Take a moment to ponder the plight of someone from outside our industry and community trying to get smart on digital signage. What would a potential network owner, advertiser or investor, see when they start to undertake some diligence on the business many of us work in day-to-day? When you take that step back, you will see several constituencies at work, pumping varying messages and agendas through various channels to prospective customers. These messages and agendas will often seem to conflict, even though the desired end game of all the players is presumably a larger, faster growing, more robust industry that creates more opportunity for profit. What a newcomer may perceive will be greatly influenced by what they read and hear, and how they come across the information. In the absence of leadership and standards, money will likely drive perception.

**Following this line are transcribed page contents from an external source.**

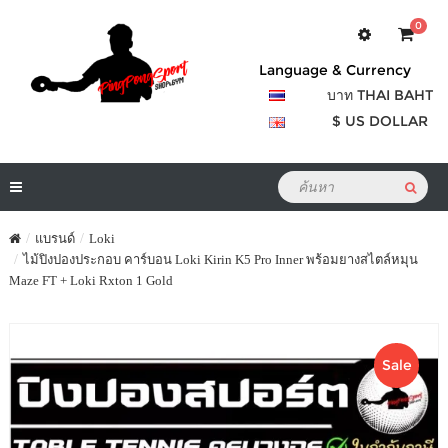
0
Language & Currency
บาท THAI BAHT
$ US DOLLAR
แบรนด์
Loki
ไม้ปิงปองประกอบ คาร์บอน Loki Kirin K5 Pro Inner พร้อมยางสไตล์หมุน
Maze FT + Loki Rxton 1 Gold
Sale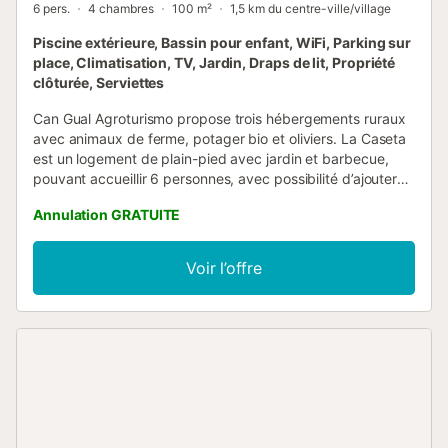
6 pers.
4 chambres
100 m²
1,5 km du centre-ville/village
Piscine extérieure, Bassin pour enfant, WiFi, Parking sur
place, Climatisation, TV, Jardin, Draps de lit, Propriété
clôturée, Serviettes
Can Gual Agroturismo propose trois hébergements ruraux
avec animaux de ferme, potager bio et oliviers. La Caseta
est un logement de plain-pied avec jardin et barbecue,
pouvant accueillir 6 personnes, avec possibilité d’ajouter
un lit d’appoint. Elle dispose de 4 chambres : 2 doubles et
Annulation GRATUITE
2 avec lits simples. Elle est entièrement équipée : cuisine
complète, lave-vaisselle, lave-linge et sèche-linge. Deux
salles de bains avec sèche-cheveux, salle à manger avec
Voir l’offre
TV à écran plat, climatisation et Wi-Fi sont à votre
disposition. Dans le jardin privé se trouvent le barbecue et
un porche avec grande table et chaises. Depuis le jardin,
vous accédez à la piscine extérieure, équipée de transats.
La piscine est ouverte de 10h00 à 21h00 et partagée avec
les deux autres hébergements du domaine. À la fin du
séjour, vous devez laisser la maison rangée, matériel et
ustensiles propres. Les déchets doivent être déposés dans
les conteneurs situés sur la route pour la collecte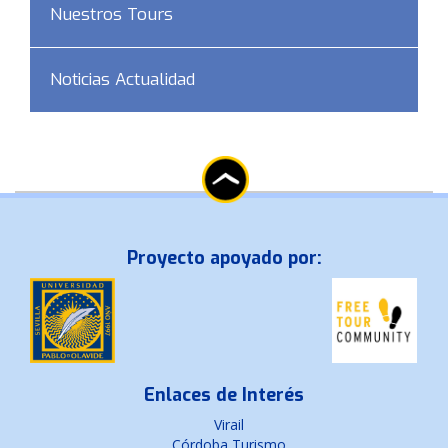
Nuestros Tours
Noticias Actualidad
Proyecto apoyado por:
Enlaces de Interés
Virail
Córdoba Turismo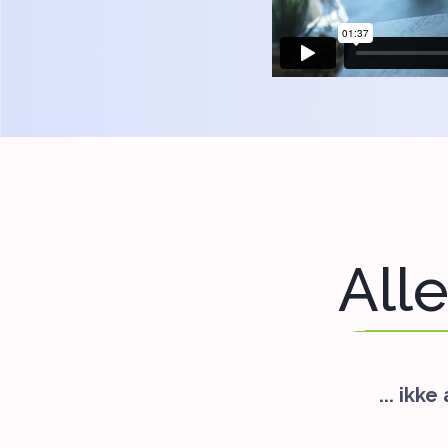
Alle
... ikk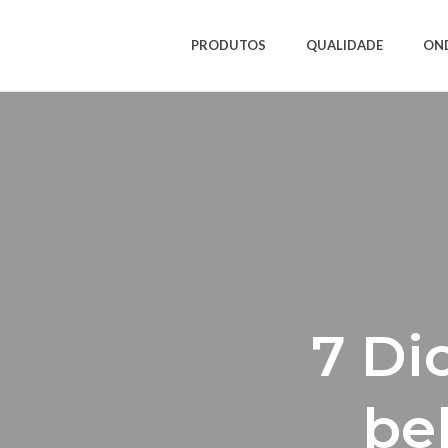
PRODUTOS
QUALIDADE
ON
7 Di
be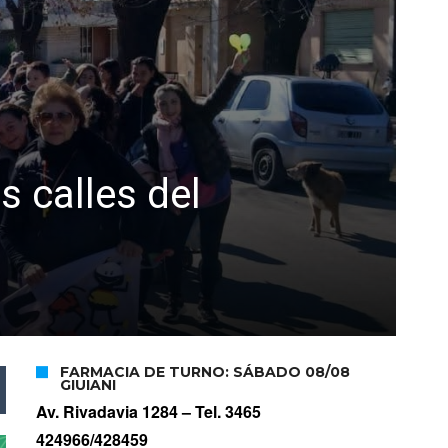
s calles del
FARMACIA DE TURNO: SÁBADO 08/08
GIUIANI
Av. Rivadavia 1284 –
Tel. 3465
424966/428459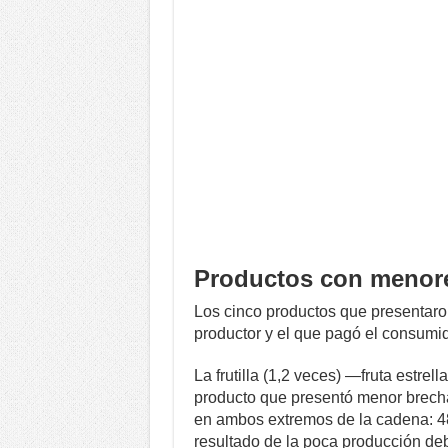
Productos con menor
Los cinco productos que presentaron
productor y el que pagó el consumido
La frutilla (1,2 veces) —fruta estre
producto que presentó menor brec
en ambos extremos de la cadena: 48
resultado de la poca producción deb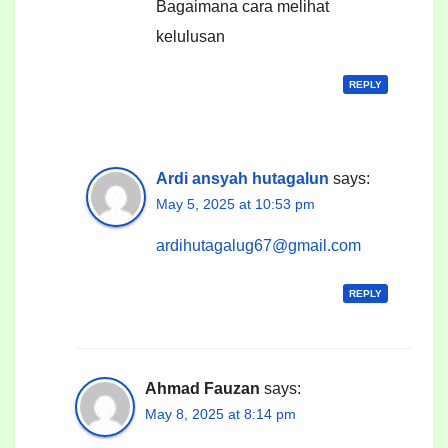
Bagaimana cara melihat
kelulusan
REPLY
Ardi ansyah hutagalun
says:
May 5, 2025 at 10:53 pm
ardihutagalug67@gmail.com
REPLY
Ahmad Fauzan
says:
May 8, 2025 at 8:14 pm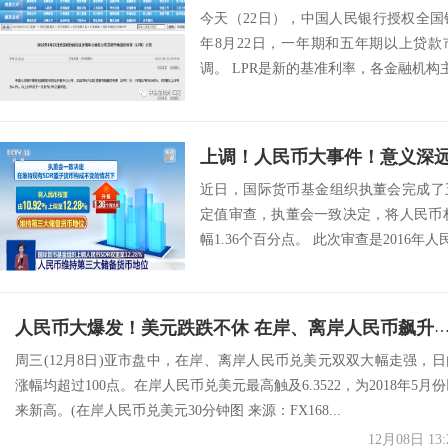
今天（22日），中国人民银行授权全国
年8月22日，一年期和五年期以上贷款
调。 LPR是新的基准利率，各金融机构主
上调！人民币大事件！意义深
近日，国际货币基金组织执董会完成了
定值审查，执董会一致决定，将人民币权重由
幅1.36个百分点。 此次审查是2016年人民
人民币大爆发！美元跌跌不休 在岸、离岸人民币飙升逾100点 创2018
周三(12月8日)亚市盘中，在岸、离岸人民币兑美元双双大幅走强，日
涨幅均超过100点。在岸人民币兑美元最高触及6.3522，为2018年5月
来新高。(在岸人民币兑美元30分钟图 来源：FX168...
12月08日 13: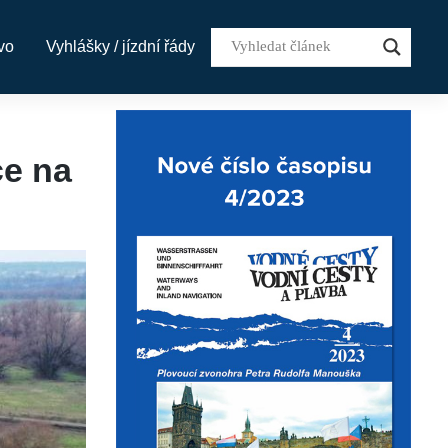
vo
Vyhlášky / jízdní řády
e na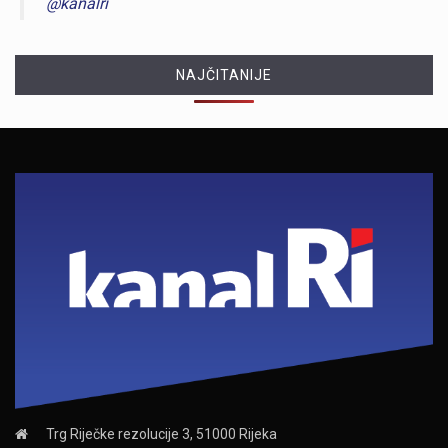
@kanalri
NAJČITANIJE
Trg Riječke rezolucije 3, 51000 Rijeka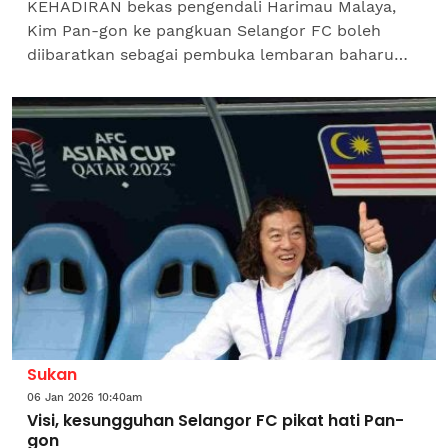
KEHADIRAN bekas pengendali Harimau Malaya,
Kim Pan-gon ke pangkuan Selangor FC boleh
diibaratkan sebagai pembuka lembaran baharu
buat Gergasi Merah dalam misi menamatkan
penantian panjang menjulang...
Sukan
06 Jan 2026 10:40am
Visi, kesungguhan Selangor FC pikat hati Pan-
gon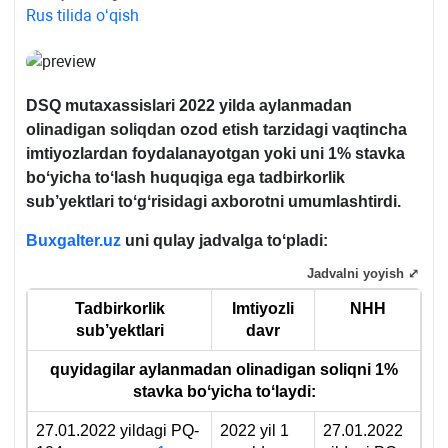
Rus tilida oʻqish
DSQ mutaхassislari 2022 yilda aylanmadan
olinadigan soliqdan ozod etish tarzidagi vaqtincha
imtiyozlardan foydalanayotgan yoki uni 1% stavka
boʻyicha toʻlash huquqiga ega tadbirkorlik
sub’yektlari toʻgʻrisidagi aхborotni umumlashtirdi.
Buxgalter.uz
uni qulay jadvalga toʻpladi:
Jadvalni yoyish ⤢
Tadbirkorlik
Imtiyozli
NHH
sub’yektlari
davr
quyidagilar aylanmadan olinadigan soliqni 1%
stavka boʻyicha toʻlaydi
:
27.01.2022 yildagi PQ-
2022 yil 1
27.01.2022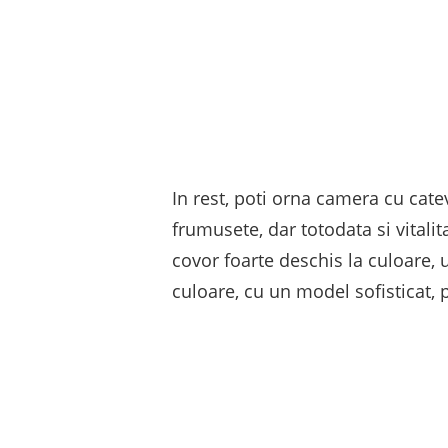
In rest, poti orna camera cu catev
frumusete, dar totodata si vitalit
covor foarte deschis la culoare, u
culoare, cu un model sofisticat, p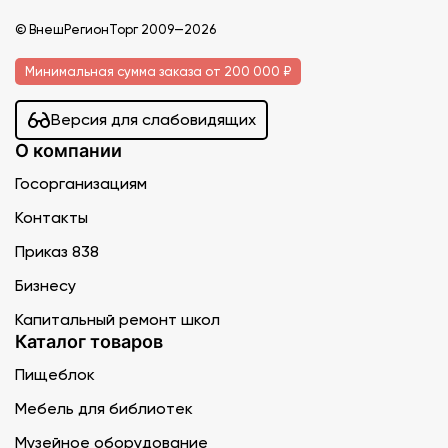
© ВнешРегионТорг 2009—2026
Минимальная сумма заказа от 200 000 ₽
Версия для слабовидящих
О компании
Госорганизациям
Контакты
Приказ 838
Бизнесу
Капитальный ремонт школ
Каталог товаров
Пищеблок
Мебель для библиотек
Музейное оборудование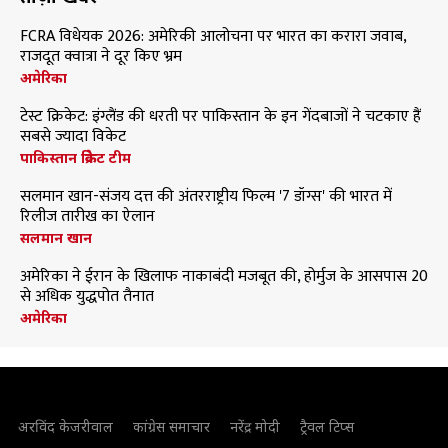
FCRA विधेयक 2026: अमेरिकी आलोचना पर भारत का करारा जवाब,
राजदूत क्वात्रा ने दूर किए भ्रम
अमेरिका
टेस्ट क्रिकेट: इंग्लैंड की धरती पर पाकिस्तान के इन गेंदबाजों ने चटकाए हैं
सबसे ज्यादा विकेट
पाकिस्तान क्रिकेट टीम
सलमान खान-संजय दत्त की अंतरराष्ट्रीय फिल्म '7 डॉग्स' की भारत में
रिलीज तारीख का ऐलान
सलमान खान
अमेरिका ने ईरान के खिलाफ नाकाबंदी मजबूत की, होर्मुज के आसपास 20
से अधिक युद्धपोत तैनात
अमेरिका
अरविंद केजरीवाल
कांग्रेस समाचार
नरेंद्र मोदी
ट्रैवल टिप्स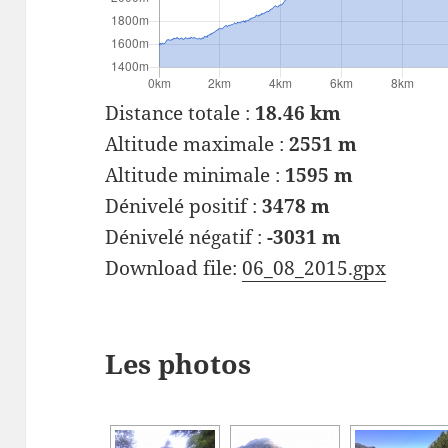
Distance totale :
18.46 km
Altitude maximale :
2551 m
Altitude minimale :
1595 m
Dénivelé positif :
3478 m
Dénivelé négatif :
-3031 m
Download file:
06_08_2015.gpx
Les photos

At a macro level, there are three loosely-defined constituencies within the industry speaking to potential customers with different messages and agendas. The first group is the big technology companies, with a message that it is technology that matters, and an agenda to sell their specific technology to the exclusion of competing technologies. Think Intel vs. AMD; Windows vs. Linux; NEC vs. Samsung and LG. These giant companies are makers of building blocks that are not industry-specific, with relatively few competitors in their defined space. The potential volumes are huge, however, and the stakes are high. Strategies to win the hearts and minds of influencers are fueled by incredibly large marketing budgets. If you don’t think big budgets help, do a search on Twitter for “Intel digital signage concept”, and understand that the related news is now over two weeks old. That exercise will reinforce the thesis that money drives perception. A newcomer reading press releases from CES and NRF might think that the state of digital signage art is 7-foot touch displays with holographic images, facial recognition software and the ability to “select” the ads you see. Very Minority Report-like. The fact that this is not an available product or that there is currently no real market for something that expensive is not an important part of Intel’s message. Their goal was to demonstrate what can be done with their technology. That it might create a perception that it should be done is less important to them. The same exercise can be undertaken for the Intel-Microsoft “open standard” announcement, the recent NEC/VUKUNET announcement, and the upcoming Cisco Ad Exchange announcement. A newcomer might think that they each re-invented some aspect of digital signage.
The second group is the army of digital signage foot soldiers: the solution providers, content producers, aggregators and consultants. These are the people with the deepest experience and the most customer touch points. To the extent that one can generalize their message, it is that execution matters most and that their products and services drive execution excellence. Their agenda is to leverage technology in a manner that advances their corporate goals. Most of the industry’s players live here, and with them, most of the lessons learned at the vanguard of the industry. As a group, though, their total revenues may be less than the ad budget of a Cisco, Intel or Microsoft. So the lessons learned and their messages seldom get the attention of a big tech announcement.
To compound the challenge, the large number of competitive offerings across each space makes messaging and differentiation problematic. For example, a solution provider must slay dozens of potential dragons to win a customer. The resultant struggle to differentiate has caused outlandish claims, odd behavior and lots of confusing messages. It is hard to imagine how a newcomer might sift through all of the clutter to gain actual insight.
The third constituency is the digital signage mediasphere, consisting primarily of the trade press, web portals, non-corporate bloggers and trade show operators who have entered the news and editorial space of late. Their core message is that information matters most, but each applies their own filter and level of analysis to the flood of information available. Their agenda, in addition to building readership, sponsorship and/or attendance, is to raise the tide for all the boats in the industry. Each of these entities relies upon sponsors, advertisers and exhibitors to keep the lights on and web servers humming. None should be expected to treat their customers without some degree of deference. But how is a newcomer supposed to know where the bones are buried?
There is even a layer of pseudo-media out there, best evidenced by what is now an annual Digital Signage/DOOH Supplement to USA Today, published by Media Planet. If last year can be taken as a guide, then the supplement will mix some analysis of the digital signage space with case studies, quotes and insights from… wait for it… yes… the companies that paid to sponsor the supplement! Where I come from this is called an advertorial, a vehicle where marketing dollars can buy you the imprimatur of best-in-class. But a newcomer might mistake it for actual research. I find that scary.
We live and work in an industry that is growing up rapidly. Make no mistake: the battle is on to gain mindshare of newcomers and veterans alike. Three distinct constituencies are driving separate agendas, and all are driven by potential profits. Sorting out the relevant and useful information will be a difficult task for newcomers. Helping them do so is a requirement for the continued expansion of our market. How we collectively do that will be no easy task. The late, great Warren Zevon once penned, “send lawyers, guns and money.” Money isn’t going away, but maybe instead of lawyers and guns we can settle on leadership and standards. But that is a discussion for another day, hopefully before the next line in Zevon’s song is operative.